1. Introduction to Metagenomics
Metagenomics is the study of genetic material directly from the an environmental or clinical sample by sequencing. This is in contrast to microbial isolate sequencing which relies on a culture of identical cells a source of genetic material.
Metagenomics is all about understanding the sum of the genetic material within a sample. It has been used for a wide range of applications including:
- Agriculture and soil microbiome
- Screening for novel enzymes, antibiotics, and other useful compounds
- Functional ecology
- Environmental pollution and remediation
- Wildlife conservation
- Gut microbiome
- Healthcare diagnostics
Amplicon Sequencing vs Metagenomic Sequencing
You may sometimes see metagenomics as an umbrella term for two sequencing strategies: amplicon sequencing, and metagenomic sequencing. Amplicon sequencing, which is also know as metabarcoding, targets one or more specific genes via primers, and amplifies these genes for sequencing. The most commonly used gene is the 16S rRNA gene. This approach is mainly used to identify taxonomic profiles. Metagenomics on the other hand, targets entire genomes, and allows for the detection of encoded proteins and pathways, as well as taxonomic assignments at species or even strain resolution. For this reason, amplicon sequencing should not be referred to as metagenomics.
What is metagenomic sequecning?
In this course, we will be focusing on metagenomic sequencing (aka shotgun sequencing). In metagenomics, DNA is extracted from the sample of interest and sheared into small fragments which are then sequenced. This results in DNA sequences known as reads, which correspond to sections across all the different genomes within the sample. Some of these reads will be sampled from taxonomically informative regions such as marker genes (e.g. 16S rRNA, 18S rRNA, ITS) or regions that encode biological functions (e.g. antibiotic resistance genes, efflux, nucleotide salvage). These reads allow us to simultaneously identify what is in the sample, and what they able to do.
Metagenomic sequencing platforms
These days metagenomic sequencing is typically carried out on an Illumina* sequencing platform, although sometimes you will see samples that are sequenced using other high-throughput sequencing technologies such as 454 pyrosequencing, Ion semiconductor sequencing, and SOLiD seqeuncing. Long-read metagenomic sequencing with Nanopore or PacBio technologies is a new but rapidly evolving field which produces substantially longer reads. In this course we will only be looking at Illumina sequencing reads, as this is by far the most common source of metagenomic data, but some of the workflow steps are applicable to the output of the other platforms.

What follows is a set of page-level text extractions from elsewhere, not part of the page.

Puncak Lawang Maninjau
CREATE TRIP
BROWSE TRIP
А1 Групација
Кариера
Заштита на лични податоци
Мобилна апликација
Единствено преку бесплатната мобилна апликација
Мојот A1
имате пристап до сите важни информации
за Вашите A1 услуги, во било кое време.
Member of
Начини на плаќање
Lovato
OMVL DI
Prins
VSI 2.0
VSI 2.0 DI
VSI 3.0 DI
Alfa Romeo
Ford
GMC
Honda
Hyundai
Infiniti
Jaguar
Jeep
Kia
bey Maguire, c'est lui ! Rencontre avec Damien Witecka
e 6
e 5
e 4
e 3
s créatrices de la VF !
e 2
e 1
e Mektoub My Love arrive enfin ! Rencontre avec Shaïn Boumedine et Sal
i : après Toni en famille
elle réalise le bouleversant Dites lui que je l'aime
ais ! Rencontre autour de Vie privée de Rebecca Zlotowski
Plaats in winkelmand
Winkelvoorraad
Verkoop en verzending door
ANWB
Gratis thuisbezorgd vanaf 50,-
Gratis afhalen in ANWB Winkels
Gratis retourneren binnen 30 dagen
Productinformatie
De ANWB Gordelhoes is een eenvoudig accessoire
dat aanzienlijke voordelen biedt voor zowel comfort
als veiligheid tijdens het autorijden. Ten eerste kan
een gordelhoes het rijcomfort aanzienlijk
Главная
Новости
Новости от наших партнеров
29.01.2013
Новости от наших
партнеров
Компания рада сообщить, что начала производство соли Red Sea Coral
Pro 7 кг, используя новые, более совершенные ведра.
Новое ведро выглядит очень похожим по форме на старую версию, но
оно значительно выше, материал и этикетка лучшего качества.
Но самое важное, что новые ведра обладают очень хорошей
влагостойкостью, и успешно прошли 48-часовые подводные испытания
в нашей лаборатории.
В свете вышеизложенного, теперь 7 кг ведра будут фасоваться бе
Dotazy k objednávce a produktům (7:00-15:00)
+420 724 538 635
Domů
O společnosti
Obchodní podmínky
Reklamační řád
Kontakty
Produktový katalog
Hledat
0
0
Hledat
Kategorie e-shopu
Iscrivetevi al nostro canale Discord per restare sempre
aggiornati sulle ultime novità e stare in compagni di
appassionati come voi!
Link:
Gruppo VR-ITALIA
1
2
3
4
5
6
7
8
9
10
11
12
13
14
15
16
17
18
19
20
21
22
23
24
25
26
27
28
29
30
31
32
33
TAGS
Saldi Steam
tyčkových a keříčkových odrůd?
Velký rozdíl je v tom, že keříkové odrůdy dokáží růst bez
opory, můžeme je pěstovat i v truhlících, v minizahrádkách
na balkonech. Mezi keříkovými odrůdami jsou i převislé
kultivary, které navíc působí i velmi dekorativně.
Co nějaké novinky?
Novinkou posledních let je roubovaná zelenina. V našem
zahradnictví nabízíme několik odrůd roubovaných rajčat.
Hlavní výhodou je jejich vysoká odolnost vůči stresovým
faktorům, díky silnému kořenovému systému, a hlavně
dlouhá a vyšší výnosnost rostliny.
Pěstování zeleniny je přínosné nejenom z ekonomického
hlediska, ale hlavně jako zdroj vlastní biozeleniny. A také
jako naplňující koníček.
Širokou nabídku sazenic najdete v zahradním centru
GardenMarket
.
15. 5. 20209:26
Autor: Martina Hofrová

How Illumina metagenomic sequencing works
The metagenomic sequencing process starts with purified DNA. This DNA extraction and purification process will differ based on the sample of interest and goals of the experiment, but most protocols use silica spin column kits as they can rapidly extract DNA with high purity. Once DNA is purified, a sequencing library needs to be generated. An Illumina sequencing library can be created either with tagmentation or sonication. In tagmentation, transposases are used to simultaneously cut the DNA into small fragments (50 - 500 bp) and add adaptor sequences. Sonication is used to mechanically fragment DNA sequences into similar sizes, before adaptors are added using DNA polymerase and ligase. These adaptors are made up of three sections: a sequence that is complementary to oligonucleotides attached to the surface of a flow cell, which act as a solid support, a binding site for the sequencing primer, and a barcode sequence. As multiple samples are often sequenced at the same time, the barcode sequence is used an identifier for the sample so that the reads can be grouped together during data analysis.
The modified DNA is then washed over the flow cell and the adaptors attach to the complementary solid support. A phase called cluster generation then begins, where hundreds of identical strands of DNA are created through bridge amplication PCR. If you want to read more about this process, Apollo Institute have a great article on it here.
Sequencing primers and fluorescently tagged nucleotides are then added to the flow cell. The primers attach to the binding site on the adaptor sequences, and a DNA polymerase adds a nucleotide to the nascent DNA strand starting from the primer. Each of the four nucleotide bases has a different fluorophore, and after each round of synthesis, they are excited using a light source, resulting in the release of a unique wavelength signal which is recorded by a camera. Only once nucleotide is added in each round by the polymerase, as the fluorophore acts a blocking group. This process repeats until the entire DNA molecule is sequenced. Using this “sequencing by synthesis” approach millions of DNA reads can be sequenced per run.
Illumina produced a video going over their “sequencing by synthesis” workflow which provides a great 3D schematic representation of the technology:
This process is quite complex so don’t be concerned if you don’t fully understand it straight away, as it is not essential to the bioinformatics you’ll learn in this course. However, knowledge of the overall process is useful as it allows us to understand where the data is coming from, as well as its benefits and limitations.